» Work task
Tally up the lines in the following entries where the string "ЖИЛИ" appears, and answer with the number alone.

» Supplied data
^^^^

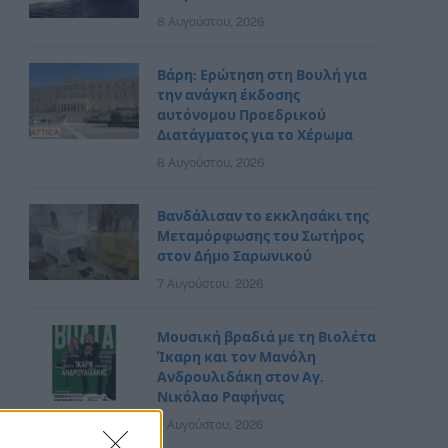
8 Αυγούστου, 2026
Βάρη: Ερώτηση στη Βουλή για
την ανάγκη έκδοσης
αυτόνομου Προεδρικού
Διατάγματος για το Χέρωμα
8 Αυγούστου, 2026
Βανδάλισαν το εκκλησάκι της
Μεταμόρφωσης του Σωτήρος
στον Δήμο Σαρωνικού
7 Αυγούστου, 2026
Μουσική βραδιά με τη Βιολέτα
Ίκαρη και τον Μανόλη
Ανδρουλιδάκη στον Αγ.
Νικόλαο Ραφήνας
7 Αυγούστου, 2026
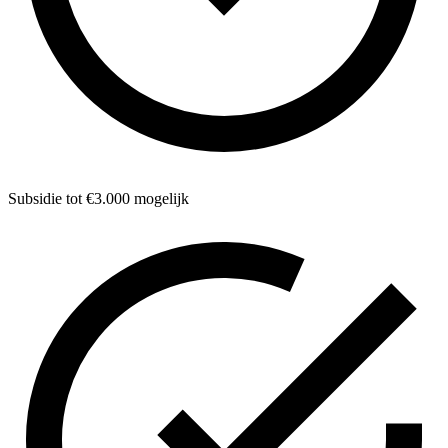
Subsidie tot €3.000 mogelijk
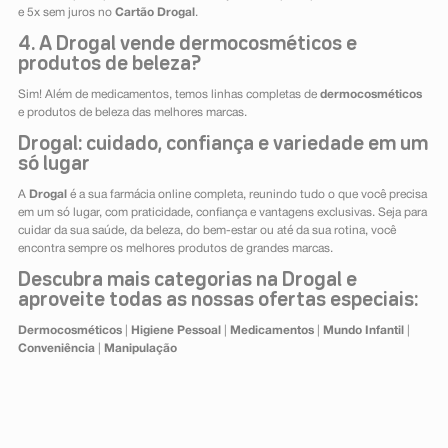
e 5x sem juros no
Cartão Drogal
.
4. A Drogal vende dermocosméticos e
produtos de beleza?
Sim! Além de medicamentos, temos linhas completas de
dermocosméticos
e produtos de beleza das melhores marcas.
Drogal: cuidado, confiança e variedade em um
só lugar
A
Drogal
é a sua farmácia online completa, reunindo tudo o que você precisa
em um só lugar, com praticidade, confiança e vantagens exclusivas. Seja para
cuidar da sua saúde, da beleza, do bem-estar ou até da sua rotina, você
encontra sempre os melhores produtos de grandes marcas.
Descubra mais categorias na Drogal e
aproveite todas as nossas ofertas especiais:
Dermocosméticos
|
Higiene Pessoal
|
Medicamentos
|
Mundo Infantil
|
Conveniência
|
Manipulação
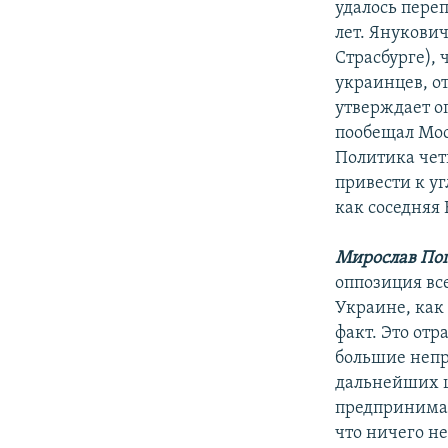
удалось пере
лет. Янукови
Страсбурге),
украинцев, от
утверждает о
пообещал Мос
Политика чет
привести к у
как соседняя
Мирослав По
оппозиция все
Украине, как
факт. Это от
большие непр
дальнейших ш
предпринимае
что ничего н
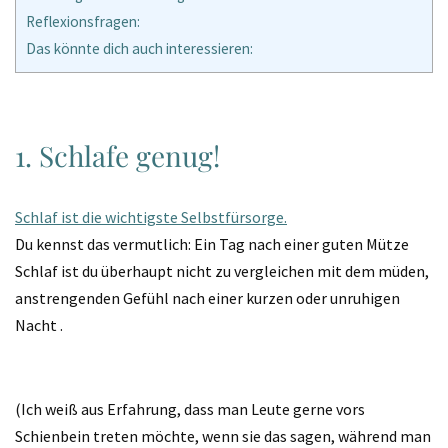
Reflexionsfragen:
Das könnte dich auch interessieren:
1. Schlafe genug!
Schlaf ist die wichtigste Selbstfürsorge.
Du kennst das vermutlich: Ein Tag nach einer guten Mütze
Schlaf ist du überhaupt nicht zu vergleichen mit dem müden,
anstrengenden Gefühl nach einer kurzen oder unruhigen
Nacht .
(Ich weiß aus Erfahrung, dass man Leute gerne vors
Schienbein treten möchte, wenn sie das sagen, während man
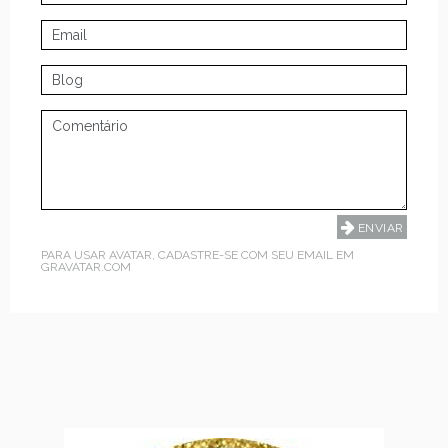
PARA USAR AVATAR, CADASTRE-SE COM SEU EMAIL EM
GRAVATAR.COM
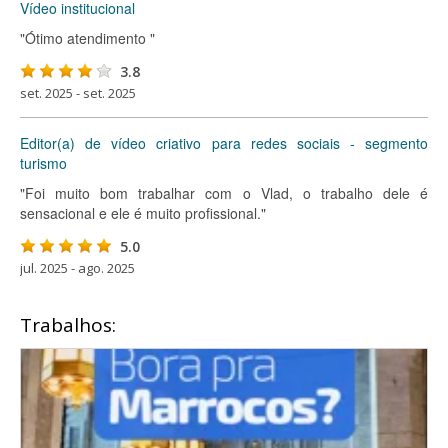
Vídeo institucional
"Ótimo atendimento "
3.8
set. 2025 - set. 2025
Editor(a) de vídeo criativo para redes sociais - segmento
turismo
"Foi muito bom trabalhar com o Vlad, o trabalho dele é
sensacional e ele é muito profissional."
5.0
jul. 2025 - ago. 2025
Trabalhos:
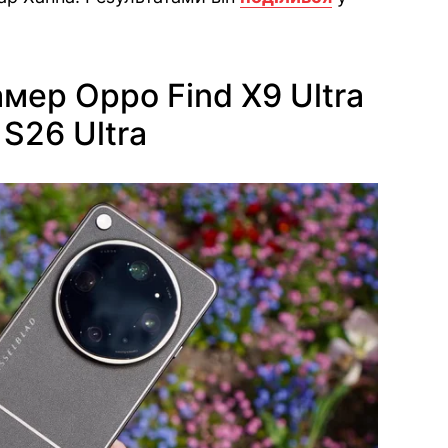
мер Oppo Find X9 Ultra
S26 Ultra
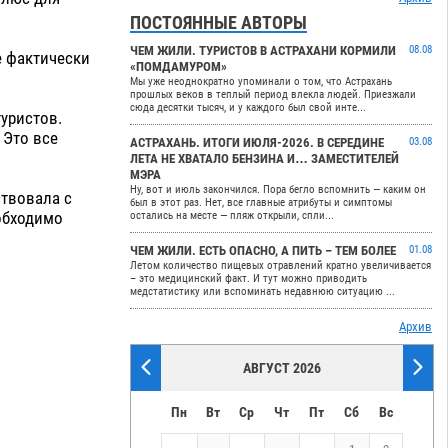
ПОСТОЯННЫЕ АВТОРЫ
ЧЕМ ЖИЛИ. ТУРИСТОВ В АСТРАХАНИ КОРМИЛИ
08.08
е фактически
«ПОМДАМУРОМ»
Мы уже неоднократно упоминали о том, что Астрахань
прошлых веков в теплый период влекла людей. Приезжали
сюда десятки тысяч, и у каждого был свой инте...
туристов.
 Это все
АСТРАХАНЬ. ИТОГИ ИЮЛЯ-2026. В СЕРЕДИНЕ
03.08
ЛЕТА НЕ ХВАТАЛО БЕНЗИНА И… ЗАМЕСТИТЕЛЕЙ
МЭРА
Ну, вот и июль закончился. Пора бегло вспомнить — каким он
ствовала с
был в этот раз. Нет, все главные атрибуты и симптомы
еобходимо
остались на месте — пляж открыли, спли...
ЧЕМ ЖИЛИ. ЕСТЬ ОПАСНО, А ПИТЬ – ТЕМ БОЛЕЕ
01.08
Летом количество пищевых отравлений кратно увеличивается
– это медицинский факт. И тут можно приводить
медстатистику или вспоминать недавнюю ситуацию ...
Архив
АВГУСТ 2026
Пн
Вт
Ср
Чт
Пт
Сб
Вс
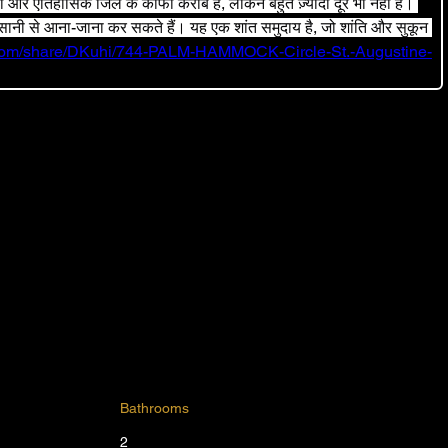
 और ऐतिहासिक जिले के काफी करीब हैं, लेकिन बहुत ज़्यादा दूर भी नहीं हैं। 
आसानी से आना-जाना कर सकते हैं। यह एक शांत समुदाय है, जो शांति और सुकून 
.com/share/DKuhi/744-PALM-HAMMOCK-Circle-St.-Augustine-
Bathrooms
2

^^^^

» Answer space
2